Wrapping up the Asean meetings this week in Singapore, he noted that globalisation has lifted millions out of poverty, but has also "negatively affected" certain segments.
Asean members would therefore need to find ways to integrate their economies, while simultaneously making structural changes to improve financial connectivity across the region, and to develop the skills of its people.
"We need to send a strong signal that trade tensions, if they escalate into something worse, will not benefit anyone. We must continue to have very strong commitment to trade and to openness to the globalisation process."
He told reporters that it is too early to revise growth projections for Asean, and that the members had "spent quite a bit of time discussing trade matters".
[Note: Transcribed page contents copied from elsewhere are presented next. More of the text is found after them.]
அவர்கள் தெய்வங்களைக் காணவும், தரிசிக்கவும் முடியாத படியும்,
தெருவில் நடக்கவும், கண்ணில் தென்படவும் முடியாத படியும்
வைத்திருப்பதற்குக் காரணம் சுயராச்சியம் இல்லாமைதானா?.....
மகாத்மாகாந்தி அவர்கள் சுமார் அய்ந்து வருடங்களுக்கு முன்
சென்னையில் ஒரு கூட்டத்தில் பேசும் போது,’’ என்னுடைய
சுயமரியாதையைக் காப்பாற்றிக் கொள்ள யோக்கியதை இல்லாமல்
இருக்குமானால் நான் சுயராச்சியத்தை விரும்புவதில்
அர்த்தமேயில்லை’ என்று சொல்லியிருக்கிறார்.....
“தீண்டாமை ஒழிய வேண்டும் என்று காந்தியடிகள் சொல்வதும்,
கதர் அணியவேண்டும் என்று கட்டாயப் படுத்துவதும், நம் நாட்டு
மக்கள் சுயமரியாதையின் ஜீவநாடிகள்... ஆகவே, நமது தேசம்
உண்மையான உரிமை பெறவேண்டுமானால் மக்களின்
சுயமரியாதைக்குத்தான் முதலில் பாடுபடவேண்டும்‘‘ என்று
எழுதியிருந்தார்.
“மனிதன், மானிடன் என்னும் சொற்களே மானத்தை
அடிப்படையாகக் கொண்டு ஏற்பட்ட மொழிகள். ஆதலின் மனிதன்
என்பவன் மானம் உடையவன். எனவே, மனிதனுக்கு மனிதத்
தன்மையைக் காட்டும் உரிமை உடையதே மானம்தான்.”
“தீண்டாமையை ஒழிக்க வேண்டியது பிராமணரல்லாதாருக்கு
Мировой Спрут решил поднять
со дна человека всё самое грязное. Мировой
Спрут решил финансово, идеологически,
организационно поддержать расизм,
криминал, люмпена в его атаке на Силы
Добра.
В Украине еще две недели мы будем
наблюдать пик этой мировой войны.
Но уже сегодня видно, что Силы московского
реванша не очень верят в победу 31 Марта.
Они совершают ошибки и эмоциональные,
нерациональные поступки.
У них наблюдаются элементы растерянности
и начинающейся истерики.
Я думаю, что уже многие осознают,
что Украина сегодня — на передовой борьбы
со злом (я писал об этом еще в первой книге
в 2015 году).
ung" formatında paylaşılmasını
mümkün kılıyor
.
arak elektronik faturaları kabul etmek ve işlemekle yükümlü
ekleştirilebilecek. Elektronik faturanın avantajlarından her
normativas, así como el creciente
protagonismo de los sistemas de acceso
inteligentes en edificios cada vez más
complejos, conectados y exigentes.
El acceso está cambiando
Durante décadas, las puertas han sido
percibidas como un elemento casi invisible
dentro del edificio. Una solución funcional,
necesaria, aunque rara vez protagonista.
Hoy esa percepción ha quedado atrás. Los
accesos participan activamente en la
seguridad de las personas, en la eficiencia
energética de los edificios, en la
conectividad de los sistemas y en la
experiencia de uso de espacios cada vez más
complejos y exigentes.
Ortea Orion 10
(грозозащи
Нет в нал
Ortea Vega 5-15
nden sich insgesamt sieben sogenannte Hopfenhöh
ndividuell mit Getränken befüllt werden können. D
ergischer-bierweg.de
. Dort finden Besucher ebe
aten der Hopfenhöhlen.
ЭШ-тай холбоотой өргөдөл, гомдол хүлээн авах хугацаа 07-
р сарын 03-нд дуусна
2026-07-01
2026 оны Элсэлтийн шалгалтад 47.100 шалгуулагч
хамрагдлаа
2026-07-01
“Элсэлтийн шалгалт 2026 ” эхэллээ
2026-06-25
"To realise Asean's full potential, we appreciate the need to further integrate our economies," he said at a joint press conference with his counterparts from the Philippines and Thailand.
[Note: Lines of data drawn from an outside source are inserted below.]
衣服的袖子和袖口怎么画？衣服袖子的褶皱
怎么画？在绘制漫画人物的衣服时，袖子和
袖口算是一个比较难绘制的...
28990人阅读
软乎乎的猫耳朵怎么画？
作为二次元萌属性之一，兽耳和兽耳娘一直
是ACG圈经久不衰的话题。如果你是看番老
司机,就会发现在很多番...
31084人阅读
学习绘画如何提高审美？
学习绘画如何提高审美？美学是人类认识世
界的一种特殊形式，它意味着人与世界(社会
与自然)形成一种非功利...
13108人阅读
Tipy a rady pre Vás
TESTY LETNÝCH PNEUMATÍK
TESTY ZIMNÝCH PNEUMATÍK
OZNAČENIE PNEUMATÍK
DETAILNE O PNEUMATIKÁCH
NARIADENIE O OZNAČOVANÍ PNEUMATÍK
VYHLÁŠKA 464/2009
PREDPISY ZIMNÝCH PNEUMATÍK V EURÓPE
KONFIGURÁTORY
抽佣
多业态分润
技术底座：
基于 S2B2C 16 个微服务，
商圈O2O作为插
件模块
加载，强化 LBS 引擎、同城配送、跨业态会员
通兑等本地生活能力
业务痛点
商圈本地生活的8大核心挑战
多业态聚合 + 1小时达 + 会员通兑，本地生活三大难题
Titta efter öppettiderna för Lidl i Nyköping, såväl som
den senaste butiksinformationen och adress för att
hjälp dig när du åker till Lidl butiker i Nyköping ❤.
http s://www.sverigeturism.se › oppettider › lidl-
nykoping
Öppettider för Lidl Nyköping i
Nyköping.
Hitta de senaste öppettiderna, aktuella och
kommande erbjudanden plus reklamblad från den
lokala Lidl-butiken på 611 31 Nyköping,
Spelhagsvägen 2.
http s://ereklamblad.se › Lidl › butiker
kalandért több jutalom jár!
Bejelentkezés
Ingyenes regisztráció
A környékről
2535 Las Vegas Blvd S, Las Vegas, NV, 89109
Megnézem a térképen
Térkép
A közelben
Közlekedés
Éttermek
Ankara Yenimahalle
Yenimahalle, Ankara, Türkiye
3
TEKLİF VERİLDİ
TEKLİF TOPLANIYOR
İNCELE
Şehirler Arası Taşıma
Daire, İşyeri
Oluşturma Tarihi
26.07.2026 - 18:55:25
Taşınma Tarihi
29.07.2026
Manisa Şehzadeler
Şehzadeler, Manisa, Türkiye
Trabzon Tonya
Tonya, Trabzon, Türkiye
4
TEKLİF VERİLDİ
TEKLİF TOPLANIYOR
Asean's growth as a region is expected to chug along faster than that in most other regions this year, after having grown at just over 5 per cent last year.
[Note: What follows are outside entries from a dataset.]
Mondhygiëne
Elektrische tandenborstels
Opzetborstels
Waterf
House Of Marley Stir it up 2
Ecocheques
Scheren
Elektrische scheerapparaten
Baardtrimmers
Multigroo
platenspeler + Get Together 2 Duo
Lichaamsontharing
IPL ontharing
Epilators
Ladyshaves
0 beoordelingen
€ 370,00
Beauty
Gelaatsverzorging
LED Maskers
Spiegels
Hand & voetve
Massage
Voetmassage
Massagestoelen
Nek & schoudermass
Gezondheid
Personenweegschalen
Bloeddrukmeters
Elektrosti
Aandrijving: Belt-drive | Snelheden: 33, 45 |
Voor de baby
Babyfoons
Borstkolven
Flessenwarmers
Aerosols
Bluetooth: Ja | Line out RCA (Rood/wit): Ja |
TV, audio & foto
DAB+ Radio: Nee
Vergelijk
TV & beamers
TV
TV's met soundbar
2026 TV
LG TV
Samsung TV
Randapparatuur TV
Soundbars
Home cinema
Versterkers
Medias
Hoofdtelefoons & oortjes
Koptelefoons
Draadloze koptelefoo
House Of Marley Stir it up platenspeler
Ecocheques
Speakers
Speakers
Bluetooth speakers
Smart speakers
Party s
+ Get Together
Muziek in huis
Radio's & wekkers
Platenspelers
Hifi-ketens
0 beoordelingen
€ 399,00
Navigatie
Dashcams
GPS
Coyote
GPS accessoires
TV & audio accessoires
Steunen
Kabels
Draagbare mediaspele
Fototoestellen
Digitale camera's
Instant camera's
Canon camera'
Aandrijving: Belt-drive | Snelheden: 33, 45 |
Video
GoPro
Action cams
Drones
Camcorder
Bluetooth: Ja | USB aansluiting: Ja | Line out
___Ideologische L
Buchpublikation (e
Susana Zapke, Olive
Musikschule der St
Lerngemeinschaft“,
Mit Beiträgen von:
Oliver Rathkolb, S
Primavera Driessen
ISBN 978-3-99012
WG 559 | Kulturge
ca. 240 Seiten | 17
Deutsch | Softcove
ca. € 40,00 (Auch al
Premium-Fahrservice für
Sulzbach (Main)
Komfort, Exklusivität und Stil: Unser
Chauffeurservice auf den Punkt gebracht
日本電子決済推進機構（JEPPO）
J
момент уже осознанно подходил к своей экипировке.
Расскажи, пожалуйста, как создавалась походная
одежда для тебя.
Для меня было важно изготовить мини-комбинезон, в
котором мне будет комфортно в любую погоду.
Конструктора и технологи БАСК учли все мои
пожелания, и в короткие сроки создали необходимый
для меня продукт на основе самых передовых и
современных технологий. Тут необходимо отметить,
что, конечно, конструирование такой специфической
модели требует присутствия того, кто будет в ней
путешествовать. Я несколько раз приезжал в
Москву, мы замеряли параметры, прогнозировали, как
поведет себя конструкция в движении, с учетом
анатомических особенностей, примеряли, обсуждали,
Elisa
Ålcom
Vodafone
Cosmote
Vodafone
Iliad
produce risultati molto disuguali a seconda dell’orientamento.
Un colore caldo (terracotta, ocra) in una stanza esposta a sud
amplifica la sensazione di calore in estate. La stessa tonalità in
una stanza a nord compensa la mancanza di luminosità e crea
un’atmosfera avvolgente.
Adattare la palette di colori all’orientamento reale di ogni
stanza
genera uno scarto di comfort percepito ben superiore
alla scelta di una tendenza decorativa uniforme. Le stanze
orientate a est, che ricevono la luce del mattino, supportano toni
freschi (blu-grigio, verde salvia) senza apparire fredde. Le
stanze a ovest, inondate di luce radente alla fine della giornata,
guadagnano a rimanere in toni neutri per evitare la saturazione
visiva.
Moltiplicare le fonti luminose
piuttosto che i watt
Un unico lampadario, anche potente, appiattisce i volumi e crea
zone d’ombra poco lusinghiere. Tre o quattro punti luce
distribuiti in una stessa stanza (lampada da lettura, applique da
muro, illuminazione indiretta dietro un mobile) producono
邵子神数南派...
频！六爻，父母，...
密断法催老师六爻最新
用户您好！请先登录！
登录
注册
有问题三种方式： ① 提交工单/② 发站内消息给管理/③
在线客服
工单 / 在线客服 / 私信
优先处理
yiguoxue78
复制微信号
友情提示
Members of Asean are due to hold meetings with China, Japan, and South Korea at the forum known as the Asean+3 in May.
Mr Heng also identified financial technology (fintech) as an important plank of cooperation in Asean.
Fintech lowers costs significantly and can thus foster financial inclusion.
Ravi Menon, managing director of the Monetary Authority of Singapore, told reporters that mobile devices can play an important role in the spread of basic banking, insurance and payment services to under-served markets in Asean.
Governor of the Philippine central bank Nestor Espenilla Jr noted that fintech innovation in areas such as credit scoring and simple payments are new solutions that traditional banking methods have not been able to provide.
Veerathai Santiprabhob, governor of the Bank of Thailand, pointed out that Thai banks have not charged transfer fees for the inter-bank transfer service known as PromptPay, given that fees for such digital retail payments are significantly lower.
There are now about 30 million PromptPay users. Thailand plans to link PromptPay with Singapore's version of real-time fund transfer, known as PayNow.
Mr Menon added that business leaders have also made a strong pitch for regulators to facilitate the use of fintech.
The Asean Financial Innovation Network (AFIN) is set to pilot its platform by the fourth quarter of this year, said the Asean Bankers Association in a separate statement.
AFIN is a regional network that aims to match Asean financial institutions with fintech firms to develop solutions to spur financial inclusion in the region.
One area of focus for Asean this year, when it is under Singapore's chairmanship, will be on sustaining growth, which is to be centred on infrastructure financing.
The Asian Development Bank has estimates that in the 15 years until 2030, Asean's infrastructure investment needs will total US$2.8 trillion, or US$184 billion a year.
Asean's energy sector has 77 renewable-energy projects in hydro, solar, wind, geothermal and biomass spread across the region.